Is there an advantage to using your analysis for conditional constant 
propagation?  I see the value in range analysis, but I don't see what 
your algorithm adds above what is already there.  Please specify.

>    1. Run experiments on the LLVM test suite to verify that our new
>       optimization improves on the current dead branch elimination
>       pass that LLVM already uses.
>    2. Run experiments using VMKit, to check the impact of dead branch
>       elimination on Java programs. We hope to deliver better
>       performance numbers in this case because Java, as a memory safe
>       language, is notorious for using many checks to ensure that
>       memory is used only in ways that obey the contract of the
>       variable types.
>

You may want to check that VMKit is working with the version of LLVM 
that you're using.

>
>
> Biograph

Biography

>
> I am currently a third year Computer Science student at theFederal 
> University of Minas Gerais <http://www.dcc.ufmg.br/dcc/>, Brazil, and 
> I work as a research assistant at theProgramming Languages Lab 
> <http://www2.dcc.ufmg.br/laboratorios/llp/>(LLP), in that university.
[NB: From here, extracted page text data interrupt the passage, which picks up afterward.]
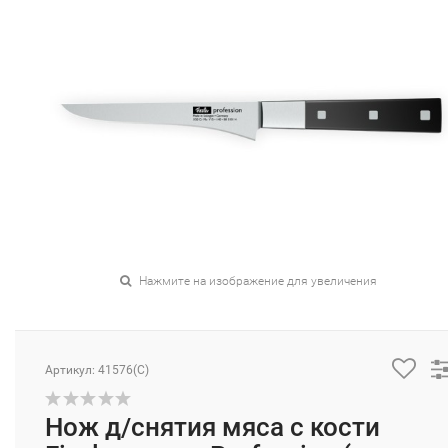
Нажмите на изображение для увеличения
Артикул: 41576(C)
Нож д/снятия мяса с кости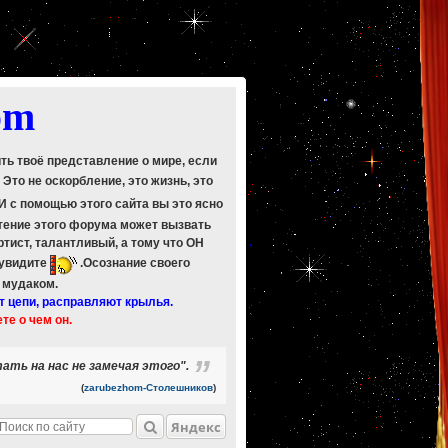
om
ить твоё представление о мире, если
. Это не оскорбление, это жизнь, это
 И с помощью этого сайта вы это ясно
Чтение этого форума может вызвать
ртист, талантливый, а тому что ОН
 увидите
.Осознание своего
ь мудаком.
т цепи, расправляют крылья.
ете о чем он.
ать на нас не замечая этого".
(
zarubezhom-Столешников
)
Яндекс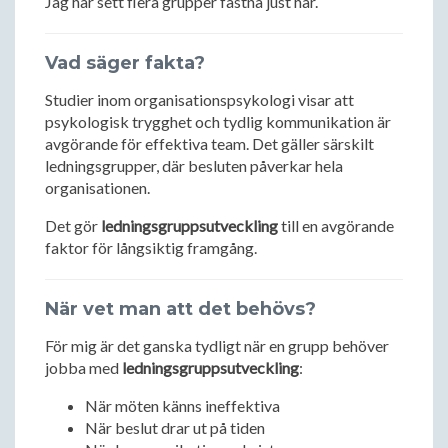
Jag har sett flera grupper fastna just här.
Vad säger fakta?
Studier inom organisationspsykologi visar att
psykologisk trygghet och tydlig kommunikation är
avgörande för effektiva team. Det gäller särskilt
ledningsgrupper, där besluten påverkar hela
organisationen.
Det gör
ledningsgruppsutveckling
till en avgörande
faktor för långsiktig framgång.
När vet man att det behövs?
För mig är det ganska tydligt när en grupp behöver
jobba med
ledningsgruppsutveckling
:
När möten känns ineffektiva
När beslut drar ut på tiden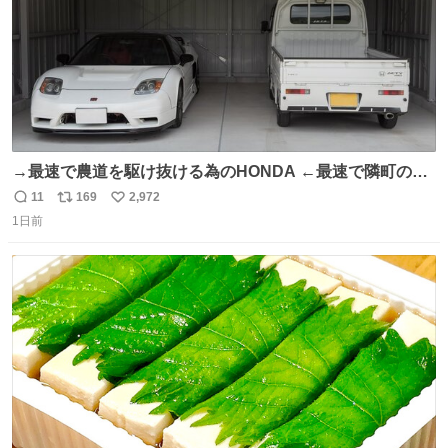
→最速で農道を駆け抜ける為のHONDA ←最速で隣町の集
会所に行く為のHONDA
11
169
2,972
返
リ
い
1日前
信
ポ
い
数
ス
ね
ト
数
数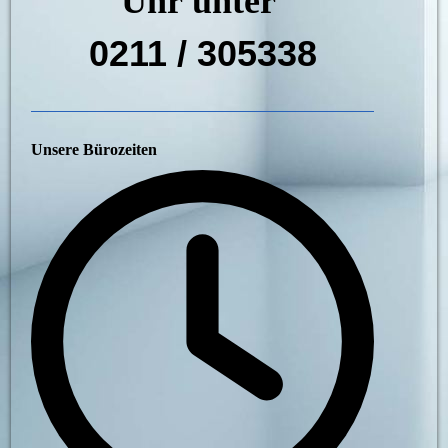
Uhr unter
0211 / 305338
Unsere Bürozeiten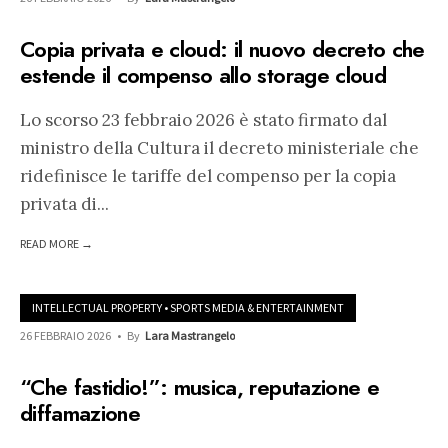
Copia privata e cloud: il nuovo decreto che
estende il compenso allo storage cloud
Lo scorso 23 febbraio 2026 è stato firmato dal
ministro della Cultura il decreto ministeriale che
ridefinisce le tariffe del compenso per la copia
privata di
...
READ MORE →
INTELLECTUAL PROPERTY
•
SPORTS MEDIA & ENTERTAINMENT
26 FEBBRAIO 2026
•
By
Lara Mastrangelo
“Che fastidio!”: musica, reputazione e
diffamazione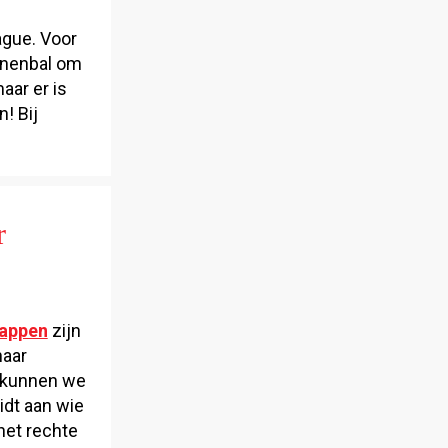
ague. Voor
oenenbal om
ar er is
! Bij
r
appen
zijn
naar
r kunnen we
uidt aan wie
 het rechte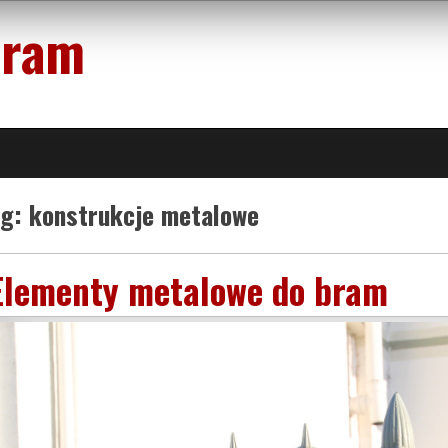
bram
ag:
konstrukcje metalowe
Elementy metalowe do bram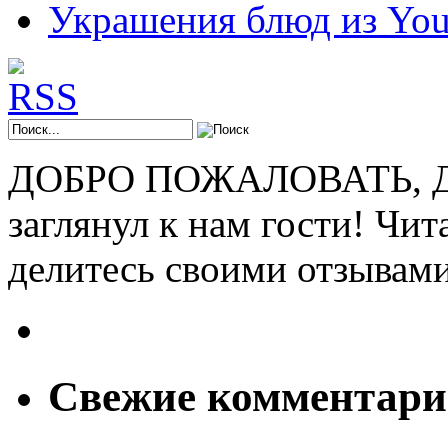
Украшения блюд из You
ДОБРО ПОЖАЛОВАТЬ, ДР
заглянул к нам гости! Чит
делитесь своими отзывам
Свежие комментар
You might want to state more explicitly whether you're an undergraduate 
or graduate student.  I'm guessing your an undergraduate but am not sure.

>
> I believe I am a good candidate to work in the proposed project 
> because I have already a good knowledge of LLVM. I have 

"on the proposed project" and "because I am already knowledgeable about 
LLVM"

> implemented range analysis, and currently it can find the ranges of 
> integer variables used in the programs. In addition to this, I have 
> been working as a programmer for three years, before joining the LLP 
> as a research assistant, and I am experienced 

I think you want to say that you worked as a programmer for three years 
before joining LLP.

> with C++, the language in which LLVM is implemented. Furthermore, I am 
> a student at a very good university (UFMG). To ground this statement I 
> would like to point that the Department of Computer Science of UFMG 
> got thebest mark <http://www.ufmg.br/online/arquivos/012977.shtml>in the 

"To justify" instead of "to ground" and "point out" instead of just "point"
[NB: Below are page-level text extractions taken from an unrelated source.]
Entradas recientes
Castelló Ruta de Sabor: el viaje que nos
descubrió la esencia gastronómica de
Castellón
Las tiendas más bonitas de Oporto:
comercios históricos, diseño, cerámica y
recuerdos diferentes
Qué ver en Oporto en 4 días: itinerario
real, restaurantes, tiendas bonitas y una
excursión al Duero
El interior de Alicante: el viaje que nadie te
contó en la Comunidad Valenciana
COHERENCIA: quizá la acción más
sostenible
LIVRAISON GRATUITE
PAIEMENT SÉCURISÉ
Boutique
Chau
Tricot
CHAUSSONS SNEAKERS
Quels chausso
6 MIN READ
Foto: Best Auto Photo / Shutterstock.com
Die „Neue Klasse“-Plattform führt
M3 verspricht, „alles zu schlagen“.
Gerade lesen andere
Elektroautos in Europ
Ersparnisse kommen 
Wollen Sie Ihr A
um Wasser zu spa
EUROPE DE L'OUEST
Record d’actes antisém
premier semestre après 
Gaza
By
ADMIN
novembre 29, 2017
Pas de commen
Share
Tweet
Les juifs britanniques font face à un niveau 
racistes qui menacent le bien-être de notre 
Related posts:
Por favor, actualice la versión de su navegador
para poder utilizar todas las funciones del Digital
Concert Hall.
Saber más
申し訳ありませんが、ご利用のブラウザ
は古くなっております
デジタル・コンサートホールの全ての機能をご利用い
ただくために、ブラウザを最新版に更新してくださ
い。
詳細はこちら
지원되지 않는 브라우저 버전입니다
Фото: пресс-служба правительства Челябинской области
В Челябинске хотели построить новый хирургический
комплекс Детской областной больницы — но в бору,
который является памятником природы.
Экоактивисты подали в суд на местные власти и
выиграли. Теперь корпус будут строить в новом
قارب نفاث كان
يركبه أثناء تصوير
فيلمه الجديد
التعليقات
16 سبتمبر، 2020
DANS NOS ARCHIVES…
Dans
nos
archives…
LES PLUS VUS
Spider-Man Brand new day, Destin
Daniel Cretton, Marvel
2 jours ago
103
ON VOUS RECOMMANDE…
> Brazilian National Undergrad Exam (ENADE). Finally, I work on a lab in 
> which three other students work with LLVM. We had 

work in a lab

> three Summer of Codes on LLVM in the past, and a number of papers have 
> been published out of these experiences.

I think you should just point out the SoC's that you've been involved 
in.  The ones from your lab mates seems less relevant to me.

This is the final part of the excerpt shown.